University of Rhode Island – Inverted Pendulum

Uri
Technische

Balancing the Unbalanced: The Story of the Inverted Pendulum Project

Ever seen a broom balanced on someone’s finger? That’s the vibe behind one of engineering’s trickiest and coolest challenges: the inverted pendulum. The inverted pendulum problem isn’t just a balancing act—it’s a prime example of real-world control systems, teaching budding engineers how to stabilize things that naturally want to fall over. While most engineering students only encounter it in the classroom, a dedicated team of students from the University of Rhode Island (URI) and Germany's Technical University of Darmstadt (TU) took it further. They brought it to life, designing, building, and implementing an inverted pendulum system in two identical setups on different continents and working together virtually.

The project aimed to create an inverted pendulum system that serves as a launchpad for control system studies, future projects, and joint research. Picture it: a testbed that’s a goldmine for experimenting with control theories and techniques that could one day help stabilize more complex systems, from robots to drones.

Why the Inverted Pendulum?

The inverted pendulum is a favorite among control theorists. It’s unstable by nature (unlike your typical pendulum that hangs down and swings predictably). This system constantly requires correction to keep it balanced—a fun but tough challenge that mirrors real-life control problems. By monitoring the pendulum’s angle and position through sensors, the system’s controller makes tiny adjustments to an actuator that moves the cart holding the pendulum. This feedback loop gives engineers the power to keep the pendulum steady.

With the pendulum’s non-linear, unpredictable behavior, it’s perfect for testing cutting-edge control strategies.

3d Render

Laying the Groundwork: Preliminary Design

Before getting hands-on, the URI and TU teams mapped out their design goals and system requirements. They listed everything they wanted this system to accomplish and how it needed to behave in action. Here are some key targets:

  1. Performance Specs: The state-feedback controller had to keep the pendulum within tight stability margins and meet criteria like phase margin, gain margin, and robustness.
  2. Pendulum Stability: Maintain an upright position within ±2° and stay within ±50 mm of the starting position, even after moderate pushes.
  3. Controller Flexibility: The system had to support various control types.
  4. Build Specs: They ensured a minimum rail travel, compatible power requirements, and corrosion-resistant materials.
  5. Safety First: The team added mechanisms like an emergency power shut-off and derailment prevention.

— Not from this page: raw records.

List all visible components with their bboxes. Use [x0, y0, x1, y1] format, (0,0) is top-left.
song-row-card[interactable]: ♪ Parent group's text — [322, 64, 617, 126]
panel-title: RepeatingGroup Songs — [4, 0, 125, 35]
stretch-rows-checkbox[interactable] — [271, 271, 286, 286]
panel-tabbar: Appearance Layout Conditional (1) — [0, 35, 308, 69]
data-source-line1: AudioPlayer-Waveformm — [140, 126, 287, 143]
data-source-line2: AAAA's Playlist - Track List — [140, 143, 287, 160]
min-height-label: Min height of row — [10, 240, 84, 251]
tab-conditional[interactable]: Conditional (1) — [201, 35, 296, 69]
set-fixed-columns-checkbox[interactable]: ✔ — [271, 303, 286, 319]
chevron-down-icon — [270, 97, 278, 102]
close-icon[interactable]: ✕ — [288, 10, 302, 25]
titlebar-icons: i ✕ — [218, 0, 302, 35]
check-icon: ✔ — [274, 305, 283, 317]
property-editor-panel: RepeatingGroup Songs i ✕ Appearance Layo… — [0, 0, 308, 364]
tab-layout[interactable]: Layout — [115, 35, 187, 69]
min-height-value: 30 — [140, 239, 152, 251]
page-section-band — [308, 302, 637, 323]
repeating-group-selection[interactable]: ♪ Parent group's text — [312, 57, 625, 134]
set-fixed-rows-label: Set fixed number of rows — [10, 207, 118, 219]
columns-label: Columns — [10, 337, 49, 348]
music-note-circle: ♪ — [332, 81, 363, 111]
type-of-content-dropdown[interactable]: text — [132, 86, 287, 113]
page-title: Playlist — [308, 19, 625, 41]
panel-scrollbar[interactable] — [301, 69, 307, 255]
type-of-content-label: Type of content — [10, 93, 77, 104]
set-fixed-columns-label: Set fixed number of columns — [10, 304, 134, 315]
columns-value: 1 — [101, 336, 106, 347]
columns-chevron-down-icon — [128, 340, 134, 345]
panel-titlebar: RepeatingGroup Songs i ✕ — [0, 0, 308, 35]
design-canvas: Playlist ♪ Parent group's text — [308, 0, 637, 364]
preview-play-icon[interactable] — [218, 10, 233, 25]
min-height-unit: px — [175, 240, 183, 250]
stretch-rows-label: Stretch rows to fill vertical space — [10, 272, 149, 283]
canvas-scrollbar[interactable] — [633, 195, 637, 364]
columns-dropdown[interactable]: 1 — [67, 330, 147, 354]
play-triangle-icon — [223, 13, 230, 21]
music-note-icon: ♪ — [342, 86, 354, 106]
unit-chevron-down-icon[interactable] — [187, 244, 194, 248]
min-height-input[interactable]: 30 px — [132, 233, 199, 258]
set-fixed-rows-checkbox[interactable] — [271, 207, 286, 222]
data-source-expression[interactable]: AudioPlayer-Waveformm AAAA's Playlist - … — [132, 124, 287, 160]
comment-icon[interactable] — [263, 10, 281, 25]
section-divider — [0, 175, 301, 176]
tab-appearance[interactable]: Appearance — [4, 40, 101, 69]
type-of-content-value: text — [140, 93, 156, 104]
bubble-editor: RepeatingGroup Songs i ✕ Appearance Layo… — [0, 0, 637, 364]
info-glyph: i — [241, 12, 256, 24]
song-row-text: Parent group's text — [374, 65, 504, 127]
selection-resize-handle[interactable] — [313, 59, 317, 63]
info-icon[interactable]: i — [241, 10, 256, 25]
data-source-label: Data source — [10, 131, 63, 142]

These requirements ensured that the system would be safe, reliable, and sturdy enough to handle rigorous tests without breaking down.

Diagram

Building the System

With the plans in place, it was time to gather materials. The team analyzed the best mechanical components, especially the rail and carriage system, which needed to be both low-maintenance and able to withstand plenty of future use. Using principles of kinematics and dynamic equations, the team refined specifications for the motor's speed and torque, essential for keeping the system balanced. Finally, they selected brushless DC motors, striking a balance between performance and budget.

AMC Steps In

The team reached out to ADVANCED Motion Controls (AMC) for help in powering their creation. AMC, committed to supporting academic research, reviewed the project’s potential benefits and technical challenges. After careful consideration, AMC provided two BE12A6 PWM servo drives (one for each school's setup). These advanced drives power the motors that respond to control signals, keeping the pendulum in check even under tough conditions.

Testing and Simulations

Before risking the real hardware, the students ran simulations to fine-tune the controller. Using Simulink, they tested how well the state-feedback system would handle disturbances. With solid results in simulation, they felt ready for real-world trials.

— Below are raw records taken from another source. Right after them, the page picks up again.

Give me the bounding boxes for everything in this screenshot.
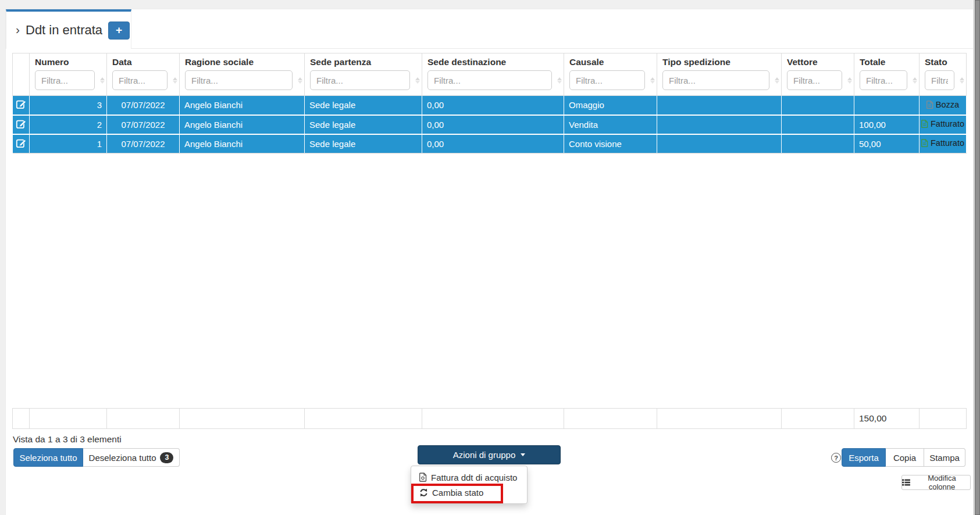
filter-input-totale[interactable] [860,70,907,90]
sort-carets-icon[interactable] [415,77,420,84]
filter-input-stato[interactable] [925,70,954,90]
tab-ddt-in-entrata[interactable]: › Ddt in entrata + [6,9,131,49]
cell-sede_destinazione: 0,00 [422,134,564,153]
column-header-numero[interactable]: Numero [30,53,107,96]
table-row[interactable]: 307/07/2022Angelo BianchiSede legale0,00… [13,96,967,115]
edit-row-button[interactable] [13,115,30,134]
table-body: 307/07/2022Angelo BianchiSede legale0,00… [13,96,967,153]
add-ddt-button[interactable]: + [108,22,130,40]
cell-ragione_sociale: Angelo Bianchi [180,96,305,115]
refresh-icon [419,488,428,497]
column-header-data[interactable]: Data [107,53,180,96]
cell-totale [854,96,920,115]
invoice-file-icon [419,473,427,482]
sort-carets-icon[interactable] [172,77,178,84]
caret-up-icon [100,77,105,80]
column-header-ragione_sociale[interactable]: Ragione sociale [180,53,305,96]
caret-down-icon [557,81,562,84]
footer-cell-vettore [782,409,854,429]
column-header-tipo_spedizione[interactable]: Tipo spedizione [657,53,782,96]
filter-input-numero[interactable] [35,70,95,90]
menu-item-label: Cambia stato [432,488,483,498]
sort-carets-icon[interactable] [774,77,780,84]
caret-up-icon [173,77,177,80]
tabstrip-divider [131,48,973,49]
table-row[interactable]: 207/07/2022Angelo BianchiSede legale0,00… [13,115,967,134]
deselect-all-button[interactable]: Deseleziona tutto 3 [83,448,180,467]
sort-carets-icon[interactable] [99,77,105,84]
table-row[interactable]: 107/07/2022Angelo BianchiSede legale0,00… [13,134,967,153]
column-label: Ragione sociale [185,57,299,67]
edit-row-button[interactable] [13,96,30,115]
menu-item-fattura-ddt[interactable]: Fattura ddt di acquisto [411,470,527,485]
caret-down-icon [847,81,852,84]
column-label: Data [112,57,174,67]
filter-input-data[interactable] [112,70,168,90]
cell-totale: 50,00 [854,134,920,153]
filter-input-vettore[interactable] [787,70,842,90]
group-actions-dropdown-button[interactable]: Azioni di gruppo [418,445,561,464]
caret-down-icon [775,81,779,84]
sort-carets-icon[interactable] [557,77,562,84]
cell-tipo_spedizione [657,115,782,134]
sort-carets-icon[interactable] [959,77,965,84]
edit-columns-button[interactable]: Modifica colonne [901,475,971,490]
filter-input-sede_partenza[interactable] [310,70,410,90]
ddt-table-footer: 150,00 [12,408,967,429]
help-icon[interactable]: ? [831,453,841,463]
footer-cell-tipo_spedizione [657,409,782,429]
column-label: Sede partenza [310,57,416,67]
column-header-vettore[interactable]: Vettore [782,53,854,96]
caret-down-icon [650,81,655,84]
cell-stato: Bozza [920,96,967,115]
menu-item-cambia-stato[interactable]: Cambia stato [411,485,527,500]
filter-input-ragione_sociale[interactable] [185,70,293,90]
column-header-stato[interactable]: Stato [920,53,967,96]
scrollbar-thumb[interactable] [975,0,980,515]
cell-sede_partenza: Sede legale [305,115,422,134]
cell-data: 07/07/2022 [107,96,180,115]
sort-carets-icon[interactable] [297,77,303,84]
select-all-button[interactable]: Seleziona tutto [13,448,83,467]
vertical-scrollbar[interactable] [974,0,980,515]
caret-up-icon [298,77,302,80]
cell-vettore [782,115,854,134]
column-header-sede_partenza[interactable]: Sede partenza [305,53,422,96]
footer-cell-sede_partenza [305,409,422,429]
group-actions-label: Azioni di gruppo [453,450,516,460]
filter-input-sede_destinazione[interactable] [427,70,552,90]
sort-carets-icon[interactable] [912,77,918,84]
column-header-causale[interactable]: Causale [564,53,657,96]
cell-data: 07/07/2022 [107,115,180,134]
column-label: Causale [569,57,651,67]
status-badge: Bozza [936,100,959,109]
print-button[interactable]: Stampa [924,448,965,467]
footer-cell-sede_destinazione [422,409,564,429]
column-header-totale[interactable]: Totale [854,53,920,96]
filter-input-causale[interactable] [569,70,645,90]
cell-vettore [782,134,854,153]
chevron-right-icon: › [16,23,20,37]
cell-vettore [782,96,854,115]
sort-carets-icon[interactable] [650,77,655,84]
ddt-table: NumeroDataRagione socialeSede partenzaSe… [12,53,967,153]
filter-input-tipo_spedizione[interactable] [662,70,769,90]
copy-button[interactable]: Copia [886,448,924,467]
cell-stato: Fatturato [920,134,967,153]
cell-numero: 1 [30,134,107,153]
footer-cell-causale [564,409,657,429]
column-label: Vettore [787,57,849,67]
sort-carets-icon[interactable] [847,77,853,84]
column-label: Numero [35,57,101,67]
cell-data: 07/07/2022 [107,134,180,153]
footer-cell-numero [30,409,107,429]
status-badge: Fatturato [931,119,964,128]
column-header-sede_destinazione[interactable]: Sede destinazione [422,53,564,96]
edit-row-button[interactable] [13,134,30,153]
results-summary: Vista da 1 a 3 di 3 elementi [13,434,122,445]
export-button[interactable]: Esporta [842,448,886,467]
cell-tipo_spedizione [657,134,782,153]
caret-up-icon [847,77,852,80]
page: › Ddt in entrata + NumeroDataRagione soc… [0,0,980,515]
cell-sede_destinazione: 0,00 [422,96,564,115]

Real-World Trials: Stability and Stress Tests

The big test came with live trials, starting with a 240-second stability test. The team then moved to stress tests, where they applied increasingly intense “nudges” to see if the pendulum would regain its balance. Each time the cart returned to its starting position, they amped up the disturbances until, at last, the system reached its tipping point.

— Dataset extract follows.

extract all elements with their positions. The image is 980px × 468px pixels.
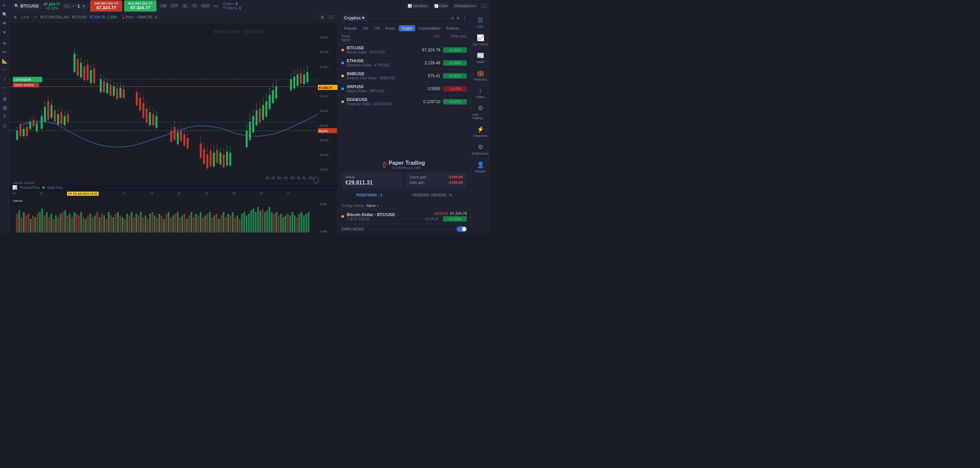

Results and Lessons Learned

The inverted pendulum successfully recovered from moderate disturbances, with the system only hitting its limits when the pushes got extreme. These tests validated the controller’s effectiveness and highlighted areas to improve. With real data in hand, the students completed a project that wasn’t just about building—it was about exploring the limits of control theory.

Uri Inverted Pendulum Info Box

The Road Ahead

After 16 weeks of research, planning, and testing, the URI and TU teams delivered a test bench that future engineers and researchers can use to develop control strategies. With potential applications in robotics, AI, and even machine learning, this platform opens doors for exploring control methods that could lead to the next big thing in engineering.

The inverted pendulum project is proof that even when working virtually, students from around the world can come together to tackle complex problems—and have fun doing it. And who knows? This wonky, wobbly pendulum might just be the spark that inspires the next generation of innovation in control systems.